Esencialmente, la Franquicia es una forma de distribución de bienes y servicios. Se ha desarrollado desde la concesión de un derecho o privilegio en la Edad Media al formato de negocio de hoy, que no sólo otorga el derecho a utilizar el nombre y vender los productos o servicios del Franquiciador, sino que también implica la transferencia de la forma total de actividad empresarial que ha sido desarrollado el Franquiciador.

El Franquiciador transfiere todos sus sistemas operativos, conocimientos técnicos, sistemas de comercialización, sistemas de formación, métodos de gestión y toda la información pertinente. También capacita al nuevo Franquiciado y le proporciona formación y apoyo durante toda la vida del Acuerdo de Franquicia.

El Franquiciador debe haber conseguido un método para maximizar el potencial de ventas del establecimiento franquiciado. Su concepto debe tener un grado alto de sistematización. Debe crear un sistema a prueba de inexpertos que identifique hasta las palabras exactas que los empleados deben utilizar a la hora de abordar a los clientes.

No debe dejar nada al azar o a la discreción de los empleados, debe de haber una manera para todo.

El Franquiciador debe desarrollar un programa de entrenamiento excelente y vigilar que cada Franquiciado aplique sus sistemas de forma permanente.

La belleza de este concepto es que el interés del Franquiciado y el Franquiciador están absolutamente interrelacionados.

Esto es una Franquicia en esencia, la perfección de un concepto de negocio y la transferencia de los conocimientos adquiridos a través del proceso de formación y un mecanismo de seguimiento que asegura que los sistemas y procedimientos se ejecutan correctamente en el tiempo.

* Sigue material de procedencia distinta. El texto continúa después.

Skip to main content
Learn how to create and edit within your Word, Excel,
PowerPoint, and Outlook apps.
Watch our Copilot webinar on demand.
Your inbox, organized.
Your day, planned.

La palabra Franquicia viene ya de la Edad Media, significando un privilegio o un derecho. Entonces, el soberano o señor local, otorgaba el derecho a ocupar los mercados o las ferias, o para cazar en sus tierras. Con el tiempo las normas que rigen las franquicias se convirtieron en parte de la Ley Común de Europa.

El formato de negocio en Franquicia, que es el modo dominante a día de hoy, apareció en la escena económica después de la Segunda Guerra Mundial con el retorno de los millones de soldados a los Estados Unidos, la mayor preponderancia de la mujer y lo que se llamó el “baby boom”. Había una necesidad imperiosa para todo tipo de productos y servicios y, la Franquicia, era el modelo de negocios ideal para la rápida expansión.

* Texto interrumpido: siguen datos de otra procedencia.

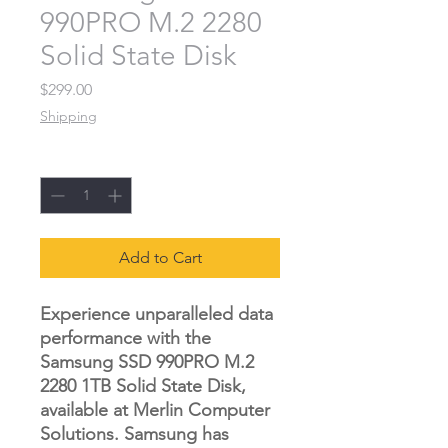
990PRO M.2 2280
Solid State Disk
Price
$299.00
Shipping
Quantity
*
Add to Cart
Experience unparalleled data
performance with the
Samsung SSD 990PRO M.2
2280 1TB Solid State Disk,
available at Merlin Computer
Solutions. Samsung has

Durante la explosión allí y aquí en España, ha habido muchos abusos en la Franquicia, con empresas fraudulentas que, literalmente, tomaron el dinero y salieron corriendo y se formaron muchas empresas descapitalizadas y mal administradas, que fueron finalmente a la quiebra, dejando un rastro de franquiciados que habían perdido todo.

Se hizo evidente que la industria de la Franquicia tenía que cambiar, a fin de seguir siendo un concepto de negocio viable. Desde entonces, se crearon las asociaciones con el propósito específico de elevar el nivel de toda la industria y crear un Código de Ética.

El crecimiento de las franquicias es inevitable, debido a la lógica del concepto. Ofrecen claramente a los nuevos los propietarios de negocios la mejor oportunidad de tener éxito con el menor riesgo.